» **YOUR GOAL**: Below are records. Copy every line with "Year" in it.

▬▬▬▬▬▬

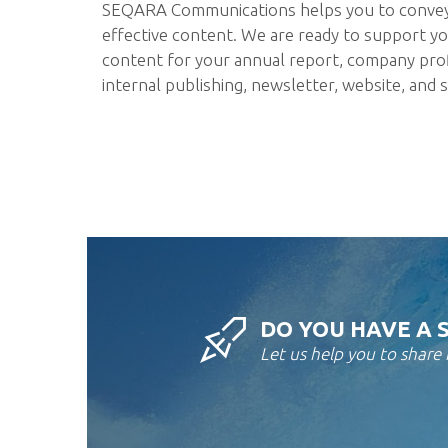
SEQARA Communications helps you to conve
effective content. We are ready to support yo
content for your annual report, company profil
internal publishing, newsletter, website, and s
DO YOU HAVE A 
Let us help you to share i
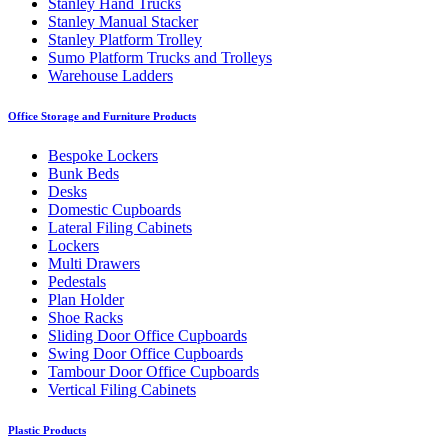
Stanley Hand Trucks
Stanley Manual Stacker
Stanley Platform Trolley
Sumo Platform Trucks and Trolleys
Warehouse Ladders
Office Storage and Furniture Products
Bespoke Lockers
Bunk Beds
Desks
Domestic Cupboards
Lateral Filing Cabinets
Lockers
Multi Drawers
Pedestals
Plan Holder
Shoe Racks
Sliding Door Office Cupboards
Swing Door Office Cupboards
Tambour Door Office Cupboards
Vertical Filing Cabinets
Plastic Products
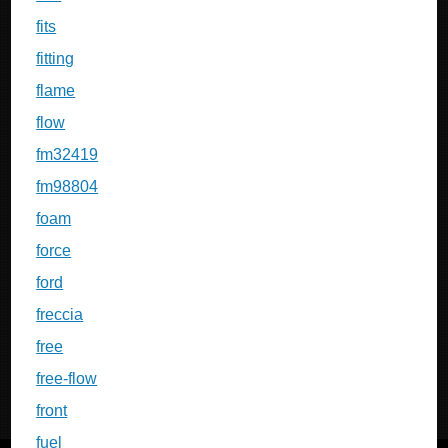
fits
fitting
flame
flow
fm32419
fm98804
foam
force
ford
freccia
free
free-flow
front
fuel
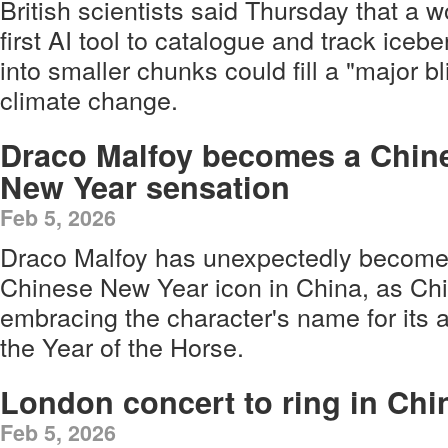
British scientists said Thursday that a w
first AI tool to catalogue and track iceb
into smaller chunks could fill a "major bl
climate change.
Draco Malfoy becomes a Chin
New Year sensation
Feb 5, 2026
Draco Malfoy has unexpectedly become
Chinese New Year icon in China, as Ch
embracing the character's name for its 
the Year of the Horse.
London concert to ring in Ch
Feb 5, 2026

▬▬▬▬▬▬

» **ANSWER AREA**:
New Year sensation
Chinese New Year icon in China, as Ch
the Year of the Horse.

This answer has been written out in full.